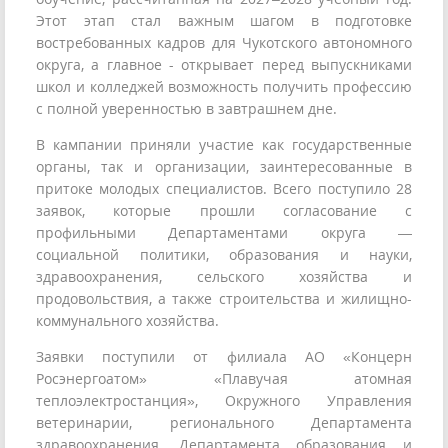
Этот этап стал важным шагом в подготовке
востребованных кадров для Чукотского автономного
округа, а главное - открывает перед выпускниками
школ и колледжей возможность получить профессию
с полной уверенностью в завтрашнем дне.
В кампании приняли участие как государственные
органы, так и организации, заинтересованные в
притоке молодых специалистов. Всего поступило 28
заявок, которые прошли согласование с
профильными Департаментами округа —
социальной политики, образования и науки,
здравоохранения, сельского хозяйства и
продовольствия, а также строительства и жилищно-
коммунального хозяйства.
Заявки поступили от филиала АО «Концерн
Росэнергоатом» «Плавучая атомная
теплоэлектростанция», Окружного Управления
ветеринарии, регионального Департамента
здравоохранения, Департамента образования и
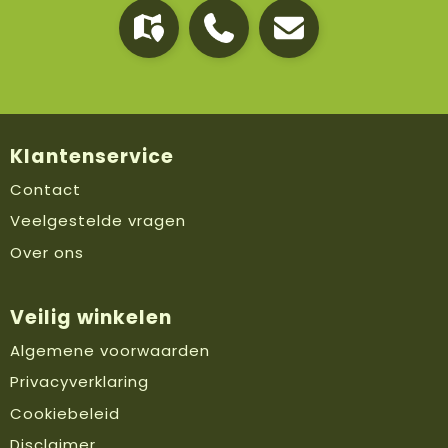
Klantenservice
Contact
Veelgestelde vragen
Over ons
Veilig winkelen
Algemene voorwaarden
Privacyverklaring
Cookiebeleid
Disclaimer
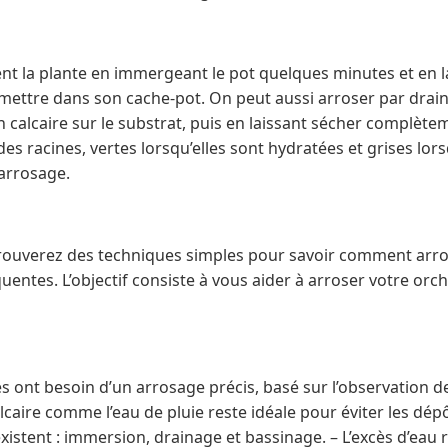
t la plante en immergeant le pot quelques minutes et en la
emettre dans son cache-pot. On peut aussi arroser par drai
 calcaire sur le substrat, puis en laissant sécher complète
es racines, vertes lorsqu’elles sont hydratées et grises lorsq
’arrosage.
 trouverez des techniques simples pour savoir comment arro
équentes. L’objectif consiste à vous aider à arroser votre or
es ont besoin d’un arrosage précis, basé sur l’observation d
alcaire comme l’eau de pluie reste idéale pour éviter les dép
istent : immersion, drainage et bassinage. – L’excès d’eau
········
→ BRIEF
State the number of lines in the records that hold the string "округа", and add nothing.

→ FINISHED EXERCISE
2